Loan impairments rose to ￡270 million (US$354 million) in the three months ended Sept. 30 from ￡204 million in the same period a year ago, the bank said in a statement yesterday.
There was a “single large corporate impairment” in the third quarter of the year, without specifying details, the bank said.
“We have announced improved financial targets for 2017, reflecting the strong financial performance in the year and we remain on track to deliver our longer-term guidance,” chief executive officer Antonio Horta-Osorio said in the statement.

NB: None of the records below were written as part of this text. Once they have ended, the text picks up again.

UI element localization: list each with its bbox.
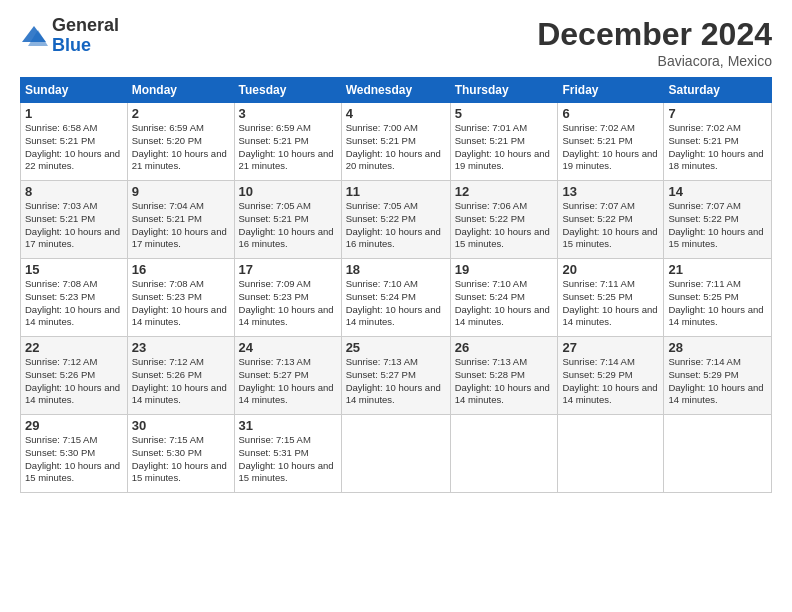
logo-text: General Blue (52, 16, 119, 56)
day-number: 6 (562, 106, 659, 121)
day-number: 12 (455, 184, 554, 199)
day-number: 9 (132, 184, 230, 199)
day-number: 28 (668, 340, 767, 355)
day-info: Sunrise: 7:13 AMSunset: 5:28 PMDaylight:… (455, 356, 550, 405)
table-row (664, 415, 772, 493)
calendar-row: 15 Sunrise: 7:08 AMSunset: 5:23 PMDaylig… (21, 259, 772, 337)
header-wednesday: Wednesday (341, 78, 450, 103)
day-number: 21 (668, 262, 767, 277)
table-row: 16 Sunrise: 7:08 AMSunset: 5:23 PMDaylig… (127, 259, 234, 337)
day-info: Sunrise: 7:15 AMSunset: 5:31 PMDaylight:… (239, 434, 334, 483)
table-row: 29 Sunrise: 7:15 AMSunset: 5:30 PMDaylig… (21, 415, 128, 493)
table-row: 11 Sunrise: 7:05 AMSunset: 5:22 PMDaylig… (341, 181, 450, 259)
day-number: 20 (562, 262, 659, 277)
header-saturday: Saturday (664, 78, 772, 103)
day-info: Sunrise: 7:08 AMSunset: 5:23 PMDaylight:… (132, 278, 227, 327)
day-info: Sunrise: 7:13 AMSunset: 5:27 PMDaylight:… (346, 356, 441, 405)
table-row: 4 Sunrise: 7:00 AMSunset: 5:21 PMDayligh… (341, 103, 450, 181)
title-section: December 2024 Baviacora, Mexico (537, 16, 772, 69)
table-row: 17 Sunrise: 7:09 AMSunset: 5:23 PMDaylig… (234, 259, 341, 337)
day-info: Sunrise: 7:10 AMSunset: 5:24 PMDaylight:… (455, 278, 550, 327)
calendar-table: Sunday Monday Tuesday Wednesday Thursday… (20, 77, 772, 493)
table-row: 9 Sunrise: 7:04 AMSunset: 5:21 PMDayligh… (127, 181, 234, 259)
day-info: Sunrise: 7:07 AMSunset: 5:22 PMDaylight:… (562, 200, 657, 249)
logo: General Blue (20, 16, 119, 56)
day-number: 7 (668, 106, 767, 121)
day-info: Sunrise: 7:05 AMSunset: 5:21 PMDaylight:… (239, 200, 334, 249)
table-row: 23 Sunrise: 7:12 AMSunset: 5:26 PMDaylig… (127, 337, 234, 415)
day-number: 10 (239, 184, 337, 199)
day-number: 16 (132, 262, 230, 277)
header-thursday: Thursday (450, 78, 558, 103)
table-row: 22 Sunrise: 7:12 AMSunset: 5:26 PMDaylig… (21, 337, 128, 415)
day-info: Sunrise: 7:00 AMSunset: 5:21 PMDaylight:… (346, 122, 441, 171)
table-row: 7 Sunrise: 7:02 AMSunset: 5:21 PMDayligh… (664, 103, 772, 181)
day-number: 15 (25, 262, 123, 277)
day-info: Sunrise: 7:04 AMSunset: 5:21 PMDaylight:… (132, 200, 227, 249)
month-title: December 2024 (537, 16, 772, 53)
day-info: Sunrise: 7:05 AMSunset: 5:22 PMDaylight:… (346, 200, 441, 249)
header-sunday: Sunday (21, 78, 128, 103)
table-row: 6 Sunrise: 7:02 AMSunset: 5:21 PMDayligh… (558, 103, 664, 181)
day-number: 8 (25, 184, 123, 199)
header-friday: Friday (558, 78, 664, 103)
table-row: 24 Sunrise: 7:13 AMSunset: 5:27 PMDaylig… (234, 337, 341, 415)
table-row: 21 Sunrise: 7:11 AMSunset: 5:25 PMDaylig… (664, 259, 772, 337)
table-row: 30 Sunrise: 7:15 AMSunset: 5:30 PMDaylig… (127, 415, 234, 493)
table-row (341, 415, 450, 493)
day-number: 5 (455, 106, 554, 121)
day-info: Sunrise: 6:58 AMSunset: 5:21 PMDaylight:… (25, 122, 120, 171)
table-row: 31 Sunrise: 7:15 AMSunset: 5:31 PMDaylig… (234, 415, 341, 493)
logo-blue: Blue (52, 36, 119, 56)
table-row: 2 Sunrise: 6:59 AMSunset: 5:20 PMDayligh… (127, 103, 234, 181)
day-number: 18 (346, 262, 446, 277)
location: Baviacora, Mexico (537, 53, 772, 69)
day-info: Sunrise: 7:02 AMSunset: 5:21 PMDaylight:… (668, 122, 763, 171)
day-number: 26 (455, 340, 554, 355)
day-number: 29 (25, 418, 123, 433)
day-info: Sunrise: 6:59 AMSunset: 5:20 PMDaylight:… (132, 122, 227, 171)
header-row: Sunday Monday Tuesday Wednesday Thursday… (21, 78, 772, 103)
page: General Blue December 2024 Baviacora, Me… (0, 0, 792, 612)
table-row: 8 Sunrise: 7:03 AMSunset: 5:21 PMDayligh… (21, 181, 128, 259)
table-row: 10 Sunrise: 7:05 AMSunset: 5:21 PMDaylig… (234, 181, 341, 259)
table-row: 14 Sunrise: 7:07 AMSunset: 5:22 PMDaylig… (664, 181, 772, 259)
table-row: 27 Sunrise: 7:14 AMSunset: 5:29 PMDaylig… (558, 337, 664, 415)
table-row: 26 Sunrise: 7:13 AMSunset: 5:28 PMDaylig… (450, 337, 558, 415)
day-info: Sunrise: 7:13 AMSunset: 5:27 PMDaylight:… (239, 356, 334, 405)
day-info: Sunrise: 7:11 AMSunset: 5:25 PMDaylight:… (668, 278, 763, 327)
day-number: 22 (25, 340, 123, 355)
table-row (450, 415, 558, 493)
logo-icon (20, 22, 48, 50)
day-number: 27 (562, 340, 659, 355)
calendar-row: 1 Sunrise: 6:58 AMSunset: 5:21 PMDayligh… (21, 103, 772, 181)
table-row (558, 415, 664, 493)
day-number: 2 (132, 106, 230, 121)
table-row: 20 Sunrise: 7:11 AMSunset: 5:25 PMDaylig… (558, 259, 664, 337)
calendar-row: 29 Sunrise: 7:15 AMSunset: 5:30 PMDaylig… (21, 415, 772, 493)
day-info: Sunrise: 7:11 AMSunset: 5:25 PMDaylight:… (562, 278, 657, 327)
day-info: Sunrise: 7:12 AMSunset: 5:26 PMDaylight:… (132, 356, 227, 405)
day-number: 17 (239, 262, 337, 277)
day-info: Sunrise: 7:02 AMSunset: 5:21 PMDaylight:… (562, 122, 657, 171)
table-row: 5 Sunrise: 7:01 AMSunset: 5:21 PMDayligh… (450, 103, 558, 181)
table-row: 1 Sunrise: 6:58 AMSunset: 5:21 PMDayligh… (21, 103, 128, 181)
day-number: 4 (346, 106, 446, 121)
day-info: Sunrise: 7:12 AMSunset: 5:26 PMDaylight:… (25, 356, 120, 405)
header: General Blue December 2024 Baviacora, Me… (20, 16, 772, 69)
logo-general: General (52, 16, 119, 36)
day-number: 14 (668, 184, 767, 199)
table-row: 13 Sunrise: 7:07 AMSunset: 5:22 PMDaylig… (558, 181, 664, 259)
header-tuesday: Tuesday (234, 78, 341, 103)
day-info: Sunrise: 7:06 AMSunset: 5:22 PMDaylight:… (455, 200, 550, 249)
day-number: 3 (239, 106, 337, 121)
table-row: 19 Sunrise: 7:10 AMSunset: 5:24 PMDaylig… (450, 259, 558, 337)
day-number: 13 (562, 184, 659, 199)
day-number: 11 (346, 184, 446, 199)
day-info: Sunrise: 7:15 AMSunset: 5:30 PMDaylight:… (132, 434, 227, 483)
day-info: Sunrise: 7:10 AMSunset: 5:24 PMDaylight:… (346, 278, 441, 327)
day-info: Sunrise: 7:09 AMSunset: 5:23 PMDaylight:… (239, 278, 334, 327)
day-number: 23 (132, 340, 230, 355)
day-info: Sunrise: 7:14 AMSunset: 5:29 PMDaylight:… (668, 356, 763, 405)
day-number: 31 (239, 418, 337, 433)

Lloyds has grown in riskier consumer finance with the acquisition of Bank of America Corp’s MBNA UK credit card division for ￡1.9 billion in December last year in an attempt to diversify the bank’s mortgage-dominated balance sheet. The bank also has the biggest exposure to consumer car finance among Britain’s banks, though it represents only about 3 percent of its balance sheet.

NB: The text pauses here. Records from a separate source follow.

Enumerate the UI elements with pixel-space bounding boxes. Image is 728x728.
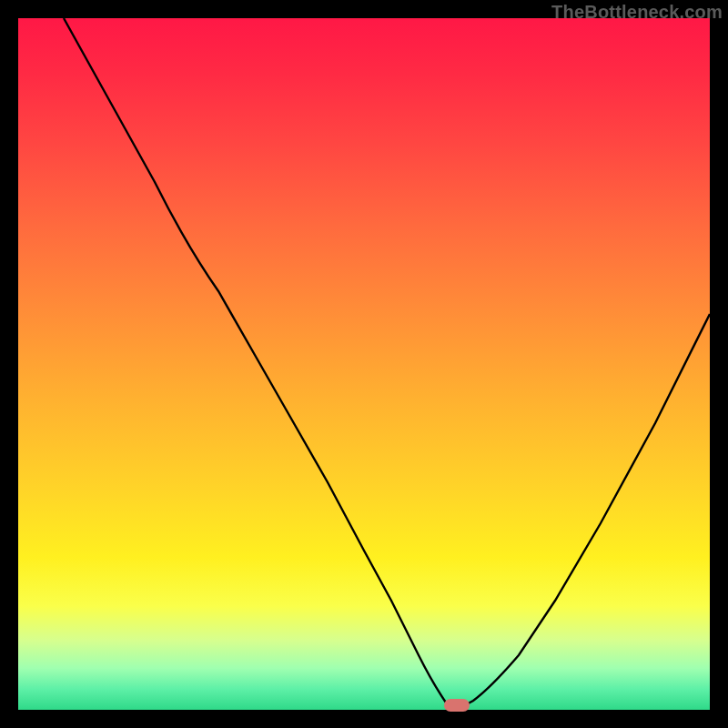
chart-plot-area [18, 18, 710, 710]
curve-path [64, 18, 710, 706]
bottleneck-curve [18, 18, 710, 710]
optimal-marker [444, 699, 470, 712]
attribution-text: TheBottleneck.com [551, 2, 723, 23]
chart-frame: TheBottleneck.com [0, 0, 728, 728]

The Bank of England is to examine resilience to consumer credit within its stress tests of banks this year as motor finance experiences growth that is outpacing household incomes.

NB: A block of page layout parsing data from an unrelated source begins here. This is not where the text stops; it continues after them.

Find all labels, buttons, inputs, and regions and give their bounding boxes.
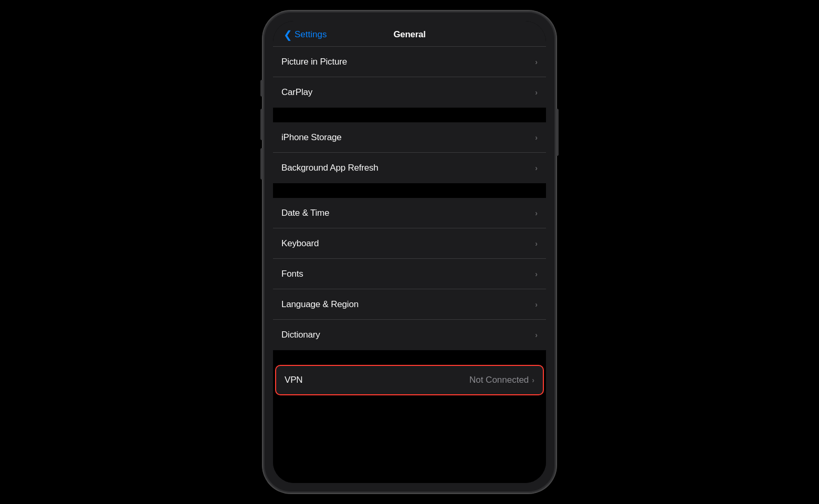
language-region-label: Language & Region [281,299,359,310]
date-time-label: Date & Time [281,208,329,218]
vpn-section: VPN Not Connected › [273,365,546,395]
sidebar-item-keyboard[interactable]: Keyboard › [273,228,546,259]
navigation-bar: ❮ Settings General [273,21,546,47]
power-button [556,109,559,156]
fonts-label: Fonts [281,269,303,279]
iphone-storage-chevron-icon: › [535,133,538,142]
sidebar-item-carplay[interactable]: CarPlay › [273,77,546,108]
group-2: iPhone Storage › Background App Refresh … [273,122,546,183]
dictionary-chevron-icon: › [535,331,538,339]
screen: ❮ Settings General Picture in Picture › … [273,21,546,483]
background-app-refresh-right: › [535,164,538,172]
sidebar-item-vpn[interactable]: VPN Not Connected › [275,365,544,395]
fonts-right: › [535,270,538,278]
sidebar-item-date-time[interactable]: Date & Time › [273,198,546,228]
mute-button [260,80,263,97]
volume-down-button [260,148,263,180]
keyboard-right: › [535,239,538,248]
language-region-right: › [535,300,538,309]
group-3-container: Date & Time › Keyboard › Fonts [273,198,546,350]
group-3: Date & Time › Keyboard › Fonts [273,198,546,350]
page-title: General [393,29,425,40]
group-1: Picture in Picture › CarPlay › [273,47,546,108]
background-app-refresh-label: Background App Refresh [281,163,379,173]
gap-2 [273,183,546,198]
vpn-chevron-icon: › [532,376,534,384]
settings-list: Picture in Picture › CarPlay › [273,47,546,483]
picture-in-picture-right: › [535,58,538,66]
group-1-container: Picture in Picture › CarPlay › [273,47,546,108]
date-time-right: › [535,209,538,217]
carplay-label: CarPlay [281,87,312,98]
vpn-label: VPN [285,375,302,385]
group-2-container: iPhone Storage › Background App Refresh … [273,122,546,183]
volume-up-button [260,109,263,140]
sidebar-item-language-region[interactable]: Language & Region › [273,289,546,320]
keyboard-chevron-icon: › [535,239,538,248]
iphone-storage-right: › [535,133,538,142]
fonts-chevron-icon: › [535,270,538,278]
vpn-value: Not Connected [469,375,529,385]
back-button[interactable]: ❮ Settings [284,29,327,40]
iphone-storage-label: iPhone Storage [281,132,341,143]
gap-1 [273,108,546,122]
sidebar-item-iphone-storage[interactable]: iPhone Storage › [273,122,546,153]
back-label: Settings [295,29,327,40]
background-app-refresh-chevron-icon: › [535,164,538,172]
sidebar-item-picture-in-picture[interactable]: Picture in Picture › [273,47,546,77]
sidebar-item-fonts[interactable]: Fonts › [273,259,546,289]
picture-in-picture-chevron-icon: › [535,58,538,66]
date-time-chevron-icon: › [535,209,538,217]
sidebar-item-background-app-refresh[interactable]: Background App Refresh › [273,153,546,183]
sidebar-item-dictionary[interactable]: Dictionary › [273,320,546,350]
carplay-right: › [535,88,538,97]
carplay-chevron-icon: › [535,88,538,97]
picture-in-picture-label: Picture in Picture [281,57,347,67]
dictionary-label: Dictionary [281,330,320,340]
dictionary-right: › [535,331,538,339]
back-chevron-icon: ❮ [284,29,292,40]
phone-frame: ❮ Settings General Picture in Picture › … [262,10,556,494]
language-region-chevron-icon: › [535,300,538,309]
keyboard-label: Keyboard [281,238,319,249]
vpn-right: Not Connected › [469,375,534,385]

The bank is preparing to outline a new strategy for growth in February next year, which analysts expect will involve further cost reductions and investment in technology after the bank eliminated thousands of jobs.
The government sold its last remaining shares in the firm in May some eight years after its bailout, but Lloyds, which has 97 percent of its business in the UK, remains wedded to the fortunes of the economy as the government negotiates Brexit and edges toward its first interest-rate increase for a decade.
Pretax profit for the third quarter more than doubled to ￡1.95 billion. Excluding exceptional charges, Lloyds reported a pretax profit of ￡2.1 billion, in line with the average estimate of three analysts compiled by Bloomberg News.
It is to consider a special dividend or share buyback at the end of the year after the bank generated more capital than expected, Lloyds said.
However, any payouts are dependent on the UK regulator’s pending final decision on a key capital buffer.
The lender now forecasts capital generation of between 225 and 240 basis points this year from a previous guidance of 170 to 200 basis points. The bank’s common equity Tier 1 ratio, a measure of financial strength, rose to 14.9 percent in the quarter, exceeding the assumed minimum of 13 percent, the statement said.
The bank’s shares fell as much as 2.8 percent and were 1.7 percent lower at ￡0.6623 as of 8:22am yesterday in London.